--- ACTIVITY ---
Every record needs to be repeated exactly; its pictures do not.

#### DATA FOR REVIEW ####

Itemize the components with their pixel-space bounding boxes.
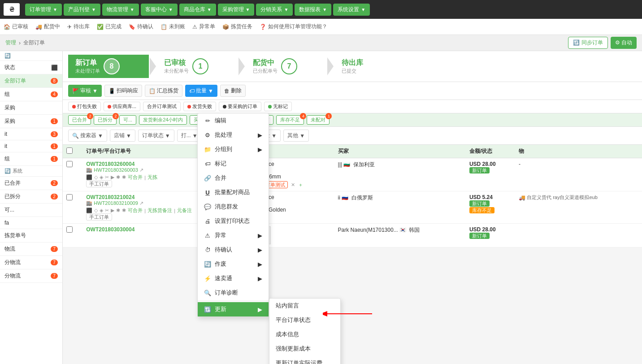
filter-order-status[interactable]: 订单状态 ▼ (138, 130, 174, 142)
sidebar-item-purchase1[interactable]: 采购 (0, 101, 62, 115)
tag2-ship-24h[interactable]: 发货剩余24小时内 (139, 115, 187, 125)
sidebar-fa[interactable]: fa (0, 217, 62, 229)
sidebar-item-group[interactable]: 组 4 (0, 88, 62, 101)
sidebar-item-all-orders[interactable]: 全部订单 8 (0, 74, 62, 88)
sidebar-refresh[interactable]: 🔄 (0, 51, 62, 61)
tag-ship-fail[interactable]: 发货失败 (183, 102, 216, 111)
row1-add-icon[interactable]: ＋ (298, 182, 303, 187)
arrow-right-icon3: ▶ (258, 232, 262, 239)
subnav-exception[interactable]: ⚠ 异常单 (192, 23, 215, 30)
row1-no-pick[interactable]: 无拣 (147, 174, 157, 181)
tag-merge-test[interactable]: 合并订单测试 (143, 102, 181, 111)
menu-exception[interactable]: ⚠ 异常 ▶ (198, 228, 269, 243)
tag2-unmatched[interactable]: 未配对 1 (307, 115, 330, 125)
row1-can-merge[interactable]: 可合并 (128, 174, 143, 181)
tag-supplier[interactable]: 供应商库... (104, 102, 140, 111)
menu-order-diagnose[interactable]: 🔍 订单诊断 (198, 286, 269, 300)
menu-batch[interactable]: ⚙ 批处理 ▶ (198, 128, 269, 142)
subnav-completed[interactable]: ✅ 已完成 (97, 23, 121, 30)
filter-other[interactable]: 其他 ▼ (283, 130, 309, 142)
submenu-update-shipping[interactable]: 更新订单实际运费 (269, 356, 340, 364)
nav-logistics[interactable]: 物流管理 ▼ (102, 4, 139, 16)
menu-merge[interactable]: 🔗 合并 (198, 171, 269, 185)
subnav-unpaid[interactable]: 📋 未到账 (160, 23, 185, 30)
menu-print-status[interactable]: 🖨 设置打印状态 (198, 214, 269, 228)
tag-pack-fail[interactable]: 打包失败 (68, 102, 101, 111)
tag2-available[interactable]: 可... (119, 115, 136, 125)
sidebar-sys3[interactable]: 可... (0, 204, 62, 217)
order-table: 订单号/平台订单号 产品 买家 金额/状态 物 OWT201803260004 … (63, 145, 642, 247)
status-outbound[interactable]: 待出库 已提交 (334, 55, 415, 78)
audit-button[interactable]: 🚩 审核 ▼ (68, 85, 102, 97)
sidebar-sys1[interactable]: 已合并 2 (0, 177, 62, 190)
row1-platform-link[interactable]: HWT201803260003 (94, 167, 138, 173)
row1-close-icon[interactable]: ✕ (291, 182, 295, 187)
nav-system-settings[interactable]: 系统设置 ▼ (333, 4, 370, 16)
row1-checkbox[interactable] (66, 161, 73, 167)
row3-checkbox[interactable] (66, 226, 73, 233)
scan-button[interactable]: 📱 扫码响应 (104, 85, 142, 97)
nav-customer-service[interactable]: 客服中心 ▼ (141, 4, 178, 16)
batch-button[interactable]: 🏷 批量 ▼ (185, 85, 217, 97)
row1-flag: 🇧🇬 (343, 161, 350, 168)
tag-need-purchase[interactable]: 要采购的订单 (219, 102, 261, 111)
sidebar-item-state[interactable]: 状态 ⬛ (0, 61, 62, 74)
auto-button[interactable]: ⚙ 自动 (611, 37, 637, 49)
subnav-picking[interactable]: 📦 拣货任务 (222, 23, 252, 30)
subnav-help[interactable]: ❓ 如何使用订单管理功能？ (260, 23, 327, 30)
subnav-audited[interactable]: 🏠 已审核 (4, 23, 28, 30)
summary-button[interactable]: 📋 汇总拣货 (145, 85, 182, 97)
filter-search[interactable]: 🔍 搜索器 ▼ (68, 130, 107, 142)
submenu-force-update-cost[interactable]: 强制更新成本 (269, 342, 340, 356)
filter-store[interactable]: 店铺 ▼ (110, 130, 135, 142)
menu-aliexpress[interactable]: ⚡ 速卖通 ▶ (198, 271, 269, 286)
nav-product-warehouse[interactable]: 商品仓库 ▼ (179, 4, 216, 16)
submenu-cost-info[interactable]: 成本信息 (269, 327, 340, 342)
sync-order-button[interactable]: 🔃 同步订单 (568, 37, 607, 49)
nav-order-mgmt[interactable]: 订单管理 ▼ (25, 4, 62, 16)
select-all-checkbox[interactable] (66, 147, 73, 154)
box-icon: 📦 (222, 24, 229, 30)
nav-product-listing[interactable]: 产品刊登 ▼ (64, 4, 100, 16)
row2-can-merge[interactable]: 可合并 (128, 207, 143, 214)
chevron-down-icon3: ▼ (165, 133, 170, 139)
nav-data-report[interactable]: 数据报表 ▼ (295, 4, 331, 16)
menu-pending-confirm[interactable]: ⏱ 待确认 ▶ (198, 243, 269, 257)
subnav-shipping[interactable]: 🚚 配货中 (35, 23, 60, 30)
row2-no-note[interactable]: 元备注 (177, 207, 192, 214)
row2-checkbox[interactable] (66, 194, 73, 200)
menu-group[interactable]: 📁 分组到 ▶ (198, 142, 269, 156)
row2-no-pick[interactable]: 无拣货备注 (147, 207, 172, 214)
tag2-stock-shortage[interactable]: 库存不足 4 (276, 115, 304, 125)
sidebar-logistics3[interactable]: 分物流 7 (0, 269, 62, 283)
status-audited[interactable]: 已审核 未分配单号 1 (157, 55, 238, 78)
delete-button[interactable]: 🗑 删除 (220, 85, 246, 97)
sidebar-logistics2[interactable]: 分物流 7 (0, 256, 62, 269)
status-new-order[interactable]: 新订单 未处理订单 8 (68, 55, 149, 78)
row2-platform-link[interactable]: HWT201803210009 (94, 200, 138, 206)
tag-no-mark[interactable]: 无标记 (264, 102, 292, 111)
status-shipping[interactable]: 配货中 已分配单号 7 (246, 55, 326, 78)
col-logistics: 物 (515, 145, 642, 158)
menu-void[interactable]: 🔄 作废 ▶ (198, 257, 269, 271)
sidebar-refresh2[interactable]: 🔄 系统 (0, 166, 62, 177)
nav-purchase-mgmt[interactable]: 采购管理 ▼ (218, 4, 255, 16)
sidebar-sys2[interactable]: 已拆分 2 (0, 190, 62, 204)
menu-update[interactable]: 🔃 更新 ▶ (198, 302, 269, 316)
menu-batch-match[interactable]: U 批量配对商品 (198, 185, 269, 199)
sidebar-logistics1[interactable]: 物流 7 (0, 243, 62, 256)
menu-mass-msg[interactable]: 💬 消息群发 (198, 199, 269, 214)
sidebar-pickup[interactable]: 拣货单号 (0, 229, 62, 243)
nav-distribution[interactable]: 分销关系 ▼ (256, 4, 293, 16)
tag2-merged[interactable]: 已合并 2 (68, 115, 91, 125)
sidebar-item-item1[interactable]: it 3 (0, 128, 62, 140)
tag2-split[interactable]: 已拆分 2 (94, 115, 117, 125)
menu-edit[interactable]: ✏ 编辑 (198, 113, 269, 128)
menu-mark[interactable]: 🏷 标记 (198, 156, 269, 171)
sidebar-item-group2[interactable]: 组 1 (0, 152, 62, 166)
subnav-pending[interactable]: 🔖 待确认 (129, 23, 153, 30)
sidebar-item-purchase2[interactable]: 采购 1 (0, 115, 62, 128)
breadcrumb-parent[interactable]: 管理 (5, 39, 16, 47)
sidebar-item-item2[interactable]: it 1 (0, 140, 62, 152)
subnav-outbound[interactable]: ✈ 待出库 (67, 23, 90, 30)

####

--- EXERCISE RESPONSE ---
Itemize the components with their pixel-space bounding boxes.
filter-order-status[interactable]: 订单状态 ▼ (138, 130, 174, 142)
sidebar-item-purchase1[interactable]: 采购 (0, 101, 62, 115)
tag2-ship-24h[interactable]: 发货剩余24小时内 (139, 115, 187, 125)
sidebar-fa[interactable]: fa (0, 217, 62, 229)
sidebar-item-group[interactable]: 组 4 (0, 88, 62, 101)
sidebar-item-all-orders[interactable]: 全部订单 8 (0, 74, 62, 88)
sidebar-refresh[interactable]: 🔄 (0, 51, 62, 61)
tag-ship-fail[interactable]: 发货失败 (183, 102, 216, 111)
row1-add-icon[interactable]: ＋ (298, 182, 303, 187)
arrow-right-icon3: ▶ (258, 232, 262, 239)
subnav-exception[interactable]: ⚠ 异常单 (192, 23, 215, 30)
row1-no-pick[interactable]: 无拣 (147, 174, 157, 181)
tag-merge-test[interactable]: 合并订单测试 (143, 102, 181, 111)
menu-exception[interactable]: ⚠ 异常 ▶ (198, 228, 269, 243)
tag2-unmatched[interactable]: 未配对 1 (307, 115, 330, 125)
row1-can-merge[interactable]: 可合并 (128, 174, 143, 181)
tag-supplier[interactable]: 供应商库... (104, 102, 140, 111)
menu-order-diagnose[interactable]: 🔍 订单诊断 (198, 286, 269, 300)
menu-batch[interactable]: ⚙ 批处理 ▶ (198, 128, 269, 142)
subnav-completed[interactable]: ✅ 已完成 (97, 23, 121, 30)
filter-other[interactable]: 其他 ▼ (283, 130, 309, 142)
submenu-update-shipping[interactable]: 更新订单实际运费 (269, 356, 340, 364)
nav-logistics[interactable]: 物流管理 ▼ (102, 4, 139, 16)
menu-merge[interactable]: 🔗 合并 (198, 171, 269, 185)
subnav-unpaid[interactable]: 📋 未到账 (160, 23, 185, 30)
menu-print-status[interactable]: 🖨 设置打印状态 (198, 214, 269, 228)
tag-pack-fail[interactable]: 打包失败 (68, 102, 101, 111)
tag2-available[interactable]: 可... (119, 115, 136, 125)
sidebar-sys3[interactable]: 可... (0, 204, 62, 217)
order-table: 订单号/平台订单号 产品 买家 金额/状态 物 OWT201803260004 … (63, 145, 642, 247)
status-outbound[interactable]: 待出库 已提交 (334, 55, 415, 78)
audit-button[interactable]: 🚩 审核 ▼ (68, 85, 102, 97)
sidebar-sys1[interactable]: 已合并 2 (0, 177, 62, 190)
row1-platform-link[interactable]: HWT201803260003 (94, 167, 138, 173)
row1-close-icon[interactable]: ✕ (291, 182, 295, 187)
nav-system-settings[interactable]: 系统设置 ▼ (333, 4, 370, 16)
row1-checkbox[interactable] (66, 161, 73, 167)
row3-checkbox[interactable] (66, 226, 73, 233)
scan-button[interactable]: 📱 扫码响应 (104, 85, 142, 97)
nav-customer-service[interactable]: 客服中心 ▼ (141, 4, 178, 16)
batch-button[interactable]: 🏷 批量 ▼ (185, 85, 217, 97)
row1-flag: 🇧🇬 (343, 161, 350, 168)
tag-need-purchase[interactable]: 要采购的订单 (219, 102, 261, 111)
sidebar-item-state[interactable]: 状态 ⬛ (0, 61, 62, 74)
auto-button[interactable]: ⚙ 自动 (611, 37, 637, 49)
subnav-picking[interactable]: 📦 拣货任务 (222, 23, 252, 30)
subnav-help[interactable]: ❓ 如何使用订单管理功能？ (260, 23, 327, 30)
subnav-audited[interactable]: 🏠 已审核 (4, 23, 28, 30)
summary-button[interactable]: 📋 汇总拣货 (145, 85, 182, 97)
filter-search[interactable]: 🔍 搜索器 ▼ (68, 130, 107, 142)
submenu-force-update-cost[interactable]: 强制更新成本 (269, 342, 340, 356)
filter-store[interactable]: 店铺 ▼ (110, 130, 135, 142)
menu-aliexpress[interactable]: ⚡ 速卖通 ▶ (198, 271, 269, 286)
nav-product-warehouse[interactable]: 商品仓库 ▼ (179, 4, 216, 16)
submenu-cost-info[interactable]: 成本信息 (269, 327, 340, 342)
sync-order-button[interactable]: 🔃 同步订单 (568, 37, 607, 49)
nav-order-mgmt[interactable]: 订单管理 ▼ (25, 4, 62, 16)
select-all-checkbox[interactable] (66, 147, 73, 154)
box-icon: 📦 (222, 24, 229, 30)
nav-product-listing[interactable]: 产品刊登 ▼ (64, 4, 100, 16)
row2-can-merge[interactable]: 可合并 (128, 207, 143, 214)
chevron-down-icon3: ▼ (165, 133, 170, 139)
nav-data-report[interactable]: 数据报表 ▼ (295, 4, 331, 16)
menu-pending-confirm[interactable]: ⏱ 待确认 ▶ (198, 243, 269, 257)
subnav-shipping[interactable]: 🚚 配货中 (35, 23, 60, 30)
row2-no-note[interactable]: 元备注 (177, 207, 192, 214)
row2-checkbox[interactable] (66, 194, 73, 200)
menu-group[interactable]: 📁 分组到 ▶ (198, 142, 269, 156)
row2-no-pick[interactable]: 无拣货备注 (147, 207, 172, 214)
tag2-stock-shortage[interactable]: 库存不足 4 (276, 115, 304, 125)
sidebar-logistics3[interactable]: 分物流 7 (0, 269, 62, 283)
status-audited[interactable]: 已审核 未分配单号 1 (157, 55, 238, 78)
delete-button[interactable]: 🗑 删除 (220, 85, 246, 97)
sidebar-logistics2[interactable]: 分物流 7 (0, 256, 62, 269)
status-new-order[interactable]: 新订单 未处理订单 8 (68, 55, 149, 78)
row2-platform-link[interactable]: HWT201803210009 (94, 200, 138, 206)
tag-no-mark[interactable]: 无标记 (264, 102, 292, 111)
status-shipping[interactable]: 配货中 已分配单号 7 (246, 55, 326, 78)
col-logistics: 物 (515, 145, 642, 158)
menu-void[interactable]: 🔄 作废 ▶ (198, 257, 269, 271)
sidebar-refresh2[interactable]: 🔄 系统 (0, 166, 62, 177)
nav-purchase-mgmt[interactable]: 采购管理 ▼ (218, 4, 255, 16)
sidebar-sys2[interactable]: 已拆分 2 (0, 190, 62, 204)
menu-update[interactable]: 🔃 更新 ▶ (198, 302, 269, 316)
menu-batch-match[interactable]: U 批量配对商品 (198, 185, 269, 199)
sidebar-logistics1[interactable]: 物流 7 (0, 243, 62, 256)
menu-mass-msg[interactable]: 💬 消息群发 (198, 199, 269, 214)
sidebar-pickup[interactable]: 拣货单号 (0, 229, 62, 243)
nav-distribution[interactable]: 分销关系 ▼ (256, 4, 293, 16)
tag2-merged[interactable]: 已合并 2 (68, 115, 91, 125)
sidebar-item-item1[interactable]: it 3 (0, 128, 62, 140)
tag2-split[interactable]: 已拆分 2 (94, 115, 117, 125)
menu-edit[interactable]: ✏ 编辑 (198, 113, 269, 128)
menu-mark[interactable]: 🏷 标记 (198, 156, 269, 171)
sidebar-item-group2[interactable]: 组 1 (0, 152, 62, 166)
subnav-pending[interactable]: 🔖 待确认 (129, 23, 153, 30)
sidebar-item-purchase2[interactable]: 采购 1 (0, 115, 62, 128)
breadcrumb-parent[interactable]: 管理 (5, 39, 16, 47)
sidebar-item-item2[interactable]: it 1 (0, 140, 62, 152)
subnav-outbound[interactable]: ✈ 待出库 (67, 23, 90, 30)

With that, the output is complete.